The Fed is expected to raise its benchmark interest rate by 50 base points on Wednesday, continuing its policy of monetary tightening and gradual return to pre-pandemic rates.

The dollar gained strength last week, rising from 101.9 at the beginning of the week, to 104.2 on Friday. The dollar climbed considerably, especially after the ECB’s interest rate announcement on Thursday, which weakened the Euro. Bond yields also rose, with the US 10-year treasury note yielding firmly above 3.1% on Friday.

US consumer inflation data released on Friday exceeded expectations, boosting the dollar, as high inflation rates increase the odds that the Fed will have to raise its interest rate to tackle inflation. CPI in May increased by 8.6% on an annual basis, the largest year-on-year increase since 1981 according to the US Labour Department. Rising costs of food and energy have contributed to soaring inflation rates in the US. Core CPI data, which exclude food and energy were also higher than expected, reaching 6% year on year. 

US economic indicators released last week were mixed for the US economy. US unemployment Claims released on Thursday were higher than expected, showing that employment levels in the US are falling, while Wholesale Inventory data were negative for the US economy, failing to provide support for the currency. 

On Tuesday, the dollar was boosted by the strong US economy and by US Treasury Secretary Janet Yellen’s speech before the Senate Finance Committee. Yellen stressed in her speech that the current levels of inflation in the US are unacceptably high and emphasized the need for swift action to tackle soaring inflation.
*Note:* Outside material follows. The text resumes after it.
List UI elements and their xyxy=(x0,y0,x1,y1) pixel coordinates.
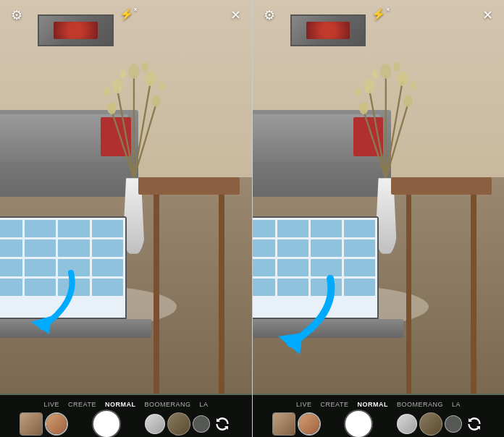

Last week, renewed risk aversion sentiment pushed stock markets down, while boosting the safe-haven dollar. Continued Russian hostilities against Ukraine have increased risk-aversion sentiment, providing support for the dollar. As there is still no end in sight to the crisis, the dollar’s appeal as an investment remains high, although risk appetite seems to be gradually returning to markets. 

US economic data and Fed rhetoric remain the primary drivers of the dollar. In its latest monetary policy meeting, the US Federal Reserve raised its benchmark interest rate by 50 base points to 1%. Fed rhetoric has become more cautious though, as inflation woes were balanced out by recession fears. FOMC members point to a series of rate hikes of 50 base points each, confirming that the Fed intends to move with a gradual but steady pace towards monetary policy normalization. 

Markets have already priced in a series of aggressive rate hikes this year, and the Fed’s more guarded stance recently is causing the dollar to slip. In the coming weeks, the USD price will be affected by US economic, employment, and inflation data, as these will likely determine the aggressiveness of the Fed’s monetary policy tightening. Fed member's speeches will also likely cause volatility in USD price, as market investors will scan these speeches to gauge the US Central Bank’s intentions.  

This week, all eyes are going to be on the upcoming policy meeting on Wednesday. The Fed is expected to raise its benchmark interest rate in its monetary policy meeting on Wednesday, continuing its policy of monetary tightening and gradual return to pre-pandemic rates. A large number of Fed officials have pointed to a 50 base point rate hike in Wednesday’s meeting, which is a significant increase, although it has been considered conservative by several market analysts. Following the release of soaring US inflation data, however, many market participants are expecting that the Fed will move to a steeper rate hike of 75 base points. A strong probability of a 75 bps rate hike is being priced in by markets, boosting the dollar. If the Fed disappoints market expectations, the dollar will likely fall. 

TRADE USD PAIRS

EUR

The ECB Monetary Policy Statement issued last week was more dovish than expected, driving the Euro down, with the ECB pointing to a modest rate hike of 25 base points at its next meeting in July.

The Euro plummeted last week, following the ECB interest rate decision on Thursday, with the EUR/USD rate closing near 1.051 on Friday. If the currency pair goes up, it may encounter resistance at 1.093. If the currency pair falls, it may encounter support at the 1.036 level which represents the 2016 low and further down near a 20-year low of 0.985.

Economic data released last week for the Eurozone were mixed, with German Industrial Production, French Trade Balance, and Italian Retail Sales falling below expectations. Eurozone Final Employment Change and revised GDP on the other hand, were higher than expected, providing support for the currency. German factory orders also fell below expectations, but investor confidence in the EU is on the rise.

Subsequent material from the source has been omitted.